Except it was not "just me." It was our infant son, then our toddler son, then our child... And I learn and believe more every day that  no one DESERVES to be abused, verbally, emotionally, daily, nightly, physically, spiritually--not even me.

He says like he always did before, that his life is great now, without me in it, so much happiness, so many good things happening, so many people touched by his good heart. He says like he always did before that he "was in a bad place"  when he would treat me poorly, but that he's not there anymore. He always excuses his violence on a "bad place," " a bad time," not that he is a bad person, not that he is very evil at times.
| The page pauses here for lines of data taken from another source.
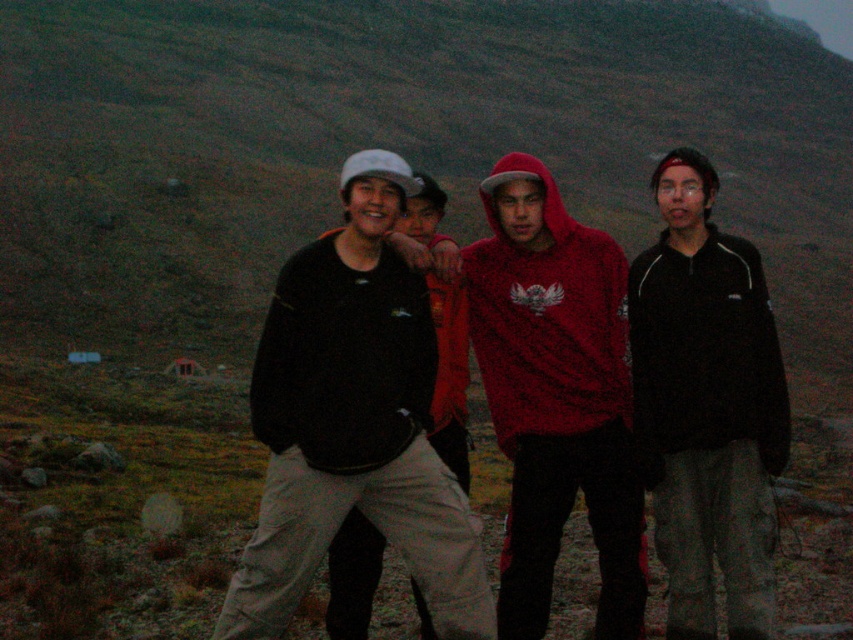 Is matte black shirt at center shorter than red hoodie at center?

Yes.

Which of these two, matte black shirt at center or red hoodie at center, stands shorter?

matte black shirt at center

Is point (409, 369) positioned in front of point (589, 413)?

Yes.

The width and height of the screenshot is (853, 640). I want to click on matte black shirt at center, so click(352, 420).

How distant is red hoodie at center from matte black jacket at center?

red hoodie at center is 3.28 feet from matte black jacket at center.

Does red hoodie at center have a greater width compared to matte black jacket at center?

No, red hoodie at center is not wider than matte black jacket at center.

Find the location of a particular element. red hoodie at center is located at coordinates (556, 396).

I want to click on red hoodie at center, so click(x=556, y=396).

Image resolution: width=853 pixels, height=640 pixels. What do you see at coordinates (352, 420) in the screenshot?
I see `matte black shirt at center` at bounding box center [352, 420].

Is point (416, 282) farther from viewer compared to point (730, 451)?

Yes, point (416, 282) is farther from viewer.

You are a GUI agent. You are given a task and a screenshot of the screen. Output one action in this format:
    pyautogui.click(x=<x>, y=<y>)
    Task: Click on the matte black shirt at center
    The height and width of the screenshot is (640, 853).
    Given the screenshot: What is the action you would take?
    pyautogui.click(x=352, y=420)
He was being evil still, what he was trying to still put onto me.  My fault still that I MADE HIM act that way. I know that's not true anymore. 

He tells me, as always, how much he's changed, and, as always, how I won't get to experience that.  Because of ME. He's always holding that unobtainable prize in front of me: the happy, healthy marriage and family I'd prayed so fervently for, worked so hard to create and maintain. He bolsters this lie by saying his family and "everyone who knows him" knows how wonderful he is, and that the problem with us is ME.

Except it was not "just me." It was our infant son, then our toddler son, then our child...And I learn and believe more every day that no one DESERVES to be abused, verbally, emotionally, daily, nightly, physically, spiritually--not even me. 

I am having surgery to repair the damage he did to my shoulder and elbow, cartilage torn, nerves damaged. I will be off work more days, the majority without pay. I will not be able to use my dominant arm for 6 weeks. I've already missed many days due to duress, doctors' appts, police appts, domestic violence center appts, domestic violence counseling... And the physical pain has endured even with pain medications, nerve medications, muscle relaxants... I haven't been able to work out physically for all these months.  I've been so very depressed. I lost function in my arm, foot, and I lost the outlet for my frustrations at the same time because of the same loss of function.

And yet, I will still occasionally pick up that ringing phone, I will tell him how I am still in love with him, how I still hold on for my Miracle.  But it's just a call to remind me of my place. To remind me I should laud him like all others. To remind me of my place. My "place" in his life, my "place" in time, my "place" in causing the abuse. I've changed his title on my phone to "abusive sociopath," to remind me of my "place" in his heart.  I am no where.  I am nothing to be concerned about, no one to feel remorse to. 

Solomon says somewhere in the Bible that a "fool" is someone who knows the difference between right and wrong, but doesn't care. My husband doesn't care. Never has. God wants me to be safe from harm. God wants my son to be safe from harm. I must be mindful of the company I keep. I cannot keep company with my husband anymore. Not and live.